At some point, every gardener left the seeds after sowing them in the vegetable garden or flower bed. In addition, saving vegetable and flower seeds is one way to save some money each year and use that money to develop your gardening habits in other areas.
Saving and Saving Seeds
It’s easiest to save “store-bought” seeds. Gardeners typically fold the seed packets, tie them together with clips or rubber bands, and store them somewhere until next year. A junk drawer in the kitchen or a shed in the garden is not a good place.
Seeds remain viable during storage, so the better the storage environment, the higher the survival rate. A refrigerator would be the best place. Seeds stored in the original seed packet or sandwich bag must be placed in an airtight container that can be sealed. Tradition suggests a wide-mouthed canning jar with a ring and a new lid. If you have a lot of seeds to store, two canning jars are good for him, one for vegetables and one for flowers. The canning jar is airtight, which slows the respiration of the seeds. The temperature in the refrigerator also slows breathing. This way, the seed consumes less energy and the rest is stored for germination.
A good guideline to remember is that the larger the seed, the longer you can store it. Snap beans are relatively easy, but lettuce seeds are not.
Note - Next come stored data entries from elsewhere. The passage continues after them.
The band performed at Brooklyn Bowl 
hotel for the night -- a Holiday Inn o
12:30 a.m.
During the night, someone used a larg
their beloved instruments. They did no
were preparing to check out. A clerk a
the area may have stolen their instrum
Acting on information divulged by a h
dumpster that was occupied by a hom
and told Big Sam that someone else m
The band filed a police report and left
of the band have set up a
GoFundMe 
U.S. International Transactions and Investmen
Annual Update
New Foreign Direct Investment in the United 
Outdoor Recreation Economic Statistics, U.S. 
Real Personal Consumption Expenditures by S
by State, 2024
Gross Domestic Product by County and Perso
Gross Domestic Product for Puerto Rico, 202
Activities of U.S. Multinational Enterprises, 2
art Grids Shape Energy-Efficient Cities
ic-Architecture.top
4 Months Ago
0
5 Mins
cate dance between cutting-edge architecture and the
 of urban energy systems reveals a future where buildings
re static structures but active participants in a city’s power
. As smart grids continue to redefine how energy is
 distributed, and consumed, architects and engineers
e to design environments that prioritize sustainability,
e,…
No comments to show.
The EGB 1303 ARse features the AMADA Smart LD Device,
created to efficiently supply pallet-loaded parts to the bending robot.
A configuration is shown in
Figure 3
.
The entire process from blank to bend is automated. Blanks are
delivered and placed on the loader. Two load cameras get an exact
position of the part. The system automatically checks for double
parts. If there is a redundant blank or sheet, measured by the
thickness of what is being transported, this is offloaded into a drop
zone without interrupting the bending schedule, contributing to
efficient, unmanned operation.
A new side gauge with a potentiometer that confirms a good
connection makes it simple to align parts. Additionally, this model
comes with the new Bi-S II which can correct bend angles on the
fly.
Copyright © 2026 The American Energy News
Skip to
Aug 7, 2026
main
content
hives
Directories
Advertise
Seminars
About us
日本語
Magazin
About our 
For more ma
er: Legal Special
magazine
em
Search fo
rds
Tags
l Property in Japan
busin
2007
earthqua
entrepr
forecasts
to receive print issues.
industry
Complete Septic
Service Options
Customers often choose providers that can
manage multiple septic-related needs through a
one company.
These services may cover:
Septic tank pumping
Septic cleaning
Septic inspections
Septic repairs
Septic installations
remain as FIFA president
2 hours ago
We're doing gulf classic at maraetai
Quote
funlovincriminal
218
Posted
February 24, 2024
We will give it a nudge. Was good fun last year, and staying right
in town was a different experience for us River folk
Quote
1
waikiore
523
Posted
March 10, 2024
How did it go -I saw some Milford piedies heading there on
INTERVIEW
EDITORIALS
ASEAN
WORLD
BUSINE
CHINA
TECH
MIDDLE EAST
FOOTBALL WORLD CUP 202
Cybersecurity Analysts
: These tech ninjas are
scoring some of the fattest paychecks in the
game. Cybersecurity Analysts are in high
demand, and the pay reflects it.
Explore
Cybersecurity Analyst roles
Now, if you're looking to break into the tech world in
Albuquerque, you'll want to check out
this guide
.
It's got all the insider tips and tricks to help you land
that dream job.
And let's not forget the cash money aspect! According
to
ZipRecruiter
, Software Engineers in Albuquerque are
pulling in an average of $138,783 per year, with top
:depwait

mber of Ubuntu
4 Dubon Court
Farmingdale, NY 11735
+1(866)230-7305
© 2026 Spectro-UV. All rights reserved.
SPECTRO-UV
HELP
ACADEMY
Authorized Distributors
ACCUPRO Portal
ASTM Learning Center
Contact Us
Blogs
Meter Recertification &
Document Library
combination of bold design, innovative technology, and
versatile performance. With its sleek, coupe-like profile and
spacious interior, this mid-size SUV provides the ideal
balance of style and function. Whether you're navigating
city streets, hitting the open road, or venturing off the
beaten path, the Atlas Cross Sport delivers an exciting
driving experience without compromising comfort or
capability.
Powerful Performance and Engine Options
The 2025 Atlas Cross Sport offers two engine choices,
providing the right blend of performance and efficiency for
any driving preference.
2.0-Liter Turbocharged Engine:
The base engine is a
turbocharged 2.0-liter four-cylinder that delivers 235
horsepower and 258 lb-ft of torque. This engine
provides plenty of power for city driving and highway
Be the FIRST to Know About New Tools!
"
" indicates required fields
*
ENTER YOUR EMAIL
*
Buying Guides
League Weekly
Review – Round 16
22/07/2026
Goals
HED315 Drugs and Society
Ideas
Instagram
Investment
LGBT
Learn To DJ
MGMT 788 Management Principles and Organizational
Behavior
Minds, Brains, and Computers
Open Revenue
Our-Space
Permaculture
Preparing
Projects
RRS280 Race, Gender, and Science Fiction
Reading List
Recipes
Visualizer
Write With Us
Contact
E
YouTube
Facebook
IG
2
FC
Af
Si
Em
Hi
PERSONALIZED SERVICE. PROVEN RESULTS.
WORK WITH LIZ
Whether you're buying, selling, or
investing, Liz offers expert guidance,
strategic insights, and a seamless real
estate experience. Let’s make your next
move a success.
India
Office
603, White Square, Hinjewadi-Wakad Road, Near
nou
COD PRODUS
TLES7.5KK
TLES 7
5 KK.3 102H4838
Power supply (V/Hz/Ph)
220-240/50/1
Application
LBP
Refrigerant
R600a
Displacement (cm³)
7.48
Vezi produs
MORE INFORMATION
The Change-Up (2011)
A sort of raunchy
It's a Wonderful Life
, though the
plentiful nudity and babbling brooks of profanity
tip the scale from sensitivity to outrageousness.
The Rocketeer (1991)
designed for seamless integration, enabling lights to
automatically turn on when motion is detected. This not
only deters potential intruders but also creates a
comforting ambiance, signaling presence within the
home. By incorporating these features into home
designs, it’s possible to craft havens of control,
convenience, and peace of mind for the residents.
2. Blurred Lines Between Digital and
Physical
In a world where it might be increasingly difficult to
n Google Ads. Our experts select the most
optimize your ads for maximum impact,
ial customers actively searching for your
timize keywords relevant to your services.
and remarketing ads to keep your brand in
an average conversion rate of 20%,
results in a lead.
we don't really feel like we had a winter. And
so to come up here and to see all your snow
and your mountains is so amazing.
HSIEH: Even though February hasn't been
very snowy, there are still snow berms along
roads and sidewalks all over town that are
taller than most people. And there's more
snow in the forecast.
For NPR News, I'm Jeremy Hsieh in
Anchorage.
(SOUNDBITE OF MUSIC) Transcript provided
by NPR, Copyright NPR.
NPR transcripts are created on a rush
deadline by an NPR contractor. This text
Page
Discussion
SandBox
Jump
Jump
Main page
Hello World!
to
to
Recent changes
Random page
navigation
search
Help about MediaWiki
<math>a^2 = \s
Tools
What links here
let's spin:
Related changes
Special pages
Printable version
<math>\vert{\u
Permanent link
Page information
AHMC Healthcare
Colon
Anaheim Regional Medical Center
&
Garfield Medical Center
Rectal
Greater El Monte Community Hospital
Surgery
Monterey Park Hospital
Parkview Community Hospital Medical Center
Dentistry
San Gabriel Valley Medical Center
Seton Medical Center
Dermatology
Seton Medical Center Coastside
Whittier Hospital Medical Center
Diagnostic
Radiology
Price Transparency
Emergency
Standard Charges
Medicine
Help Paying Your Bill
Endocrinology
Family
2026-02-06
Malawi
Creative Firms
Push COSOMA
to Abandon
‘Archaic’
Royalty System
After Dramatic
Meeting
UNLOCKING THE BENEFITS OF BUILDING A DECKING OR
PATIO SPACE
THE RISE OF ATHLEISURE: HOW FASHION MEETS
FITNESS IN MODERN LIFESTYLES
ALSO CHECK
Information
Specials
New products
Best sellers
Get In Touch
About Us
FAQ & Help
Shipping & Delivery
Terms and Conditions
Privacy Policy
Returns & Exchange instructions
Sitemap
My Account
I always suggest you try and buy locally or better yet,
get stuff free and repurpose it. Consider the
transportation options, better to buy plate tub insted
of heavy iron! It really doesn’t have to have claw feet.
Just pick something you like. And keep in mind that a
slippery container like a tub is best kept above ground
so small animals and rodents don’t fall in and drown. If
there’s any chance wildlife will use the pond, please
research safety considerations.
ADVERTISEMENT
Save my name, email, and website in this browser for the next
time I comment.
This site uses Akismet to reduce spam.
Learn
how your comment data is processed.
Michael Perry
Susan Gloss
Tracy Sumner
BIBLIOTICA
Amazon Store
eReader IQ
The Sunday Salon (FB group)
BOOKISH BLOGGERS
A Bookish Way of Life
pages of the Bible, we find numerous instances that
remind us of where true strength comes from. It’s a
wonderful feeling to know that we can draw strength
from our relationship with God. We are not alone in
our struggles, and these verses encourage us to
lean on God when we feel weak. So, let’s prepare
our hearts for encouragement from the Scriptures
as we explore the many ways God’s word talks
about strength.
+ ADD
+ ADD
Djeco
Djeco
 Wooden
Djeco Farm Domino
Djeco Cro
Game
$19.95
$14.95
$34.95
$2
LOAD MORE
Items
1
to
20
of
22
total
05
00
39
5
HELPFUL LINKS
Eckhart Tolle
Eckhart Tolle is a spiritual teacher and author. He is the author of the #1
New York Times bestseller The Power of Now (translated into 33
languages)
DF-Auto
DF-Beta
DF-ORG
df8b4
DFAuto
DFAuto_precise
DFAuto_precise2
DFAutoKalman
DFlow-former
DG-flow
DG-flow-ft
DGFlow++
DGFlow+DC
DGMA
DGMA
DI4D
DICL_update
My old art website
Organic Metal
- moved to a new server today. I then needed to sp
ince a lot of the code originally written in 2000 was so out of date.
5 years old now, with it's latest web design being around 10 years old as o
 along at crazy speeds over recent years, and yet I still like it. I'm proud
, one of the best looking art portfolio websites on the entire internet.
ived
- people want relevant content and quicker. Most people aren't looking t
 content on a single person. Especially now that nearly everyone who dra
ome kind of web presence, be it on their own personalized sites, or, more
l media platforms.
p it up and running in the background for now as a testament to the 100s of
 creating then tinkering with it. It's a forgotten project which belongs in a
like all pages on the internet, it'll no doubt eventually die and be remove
If seed swapping is part of your gardening effort, saving the hybrid seeds left over from the packet will ensure that what you share is true to the cultivar. , the same hybrid cannot be obtained again. In open-pollinated plants, female flower DNA predominates. Unless native plants are cross-pollinated from hybrids, they also fit the type. So some caution should be taken when receiving swapped seeds. Maybe not.
A germination test is helpful before sowing stored or exchanged seeds in the garden or indoors to grow them as transplants. Seed bags tell you the germination rate and what year the seeds were grown.
Generally, germination rate can decrease by 10% per storage period. As already mentioned, very small seeds he does not last more than a year in storage, and the germination rate drops significantly if the seeds are stored. There is nothing worse than sowing a garden row or seed flat and failing completely.
To test, place a seed sample between damp paper towels and place inside a small plastic bag to retain moisture. Remember, the number of days required for germination is stated on the seed package. 80% germination rate is obtained.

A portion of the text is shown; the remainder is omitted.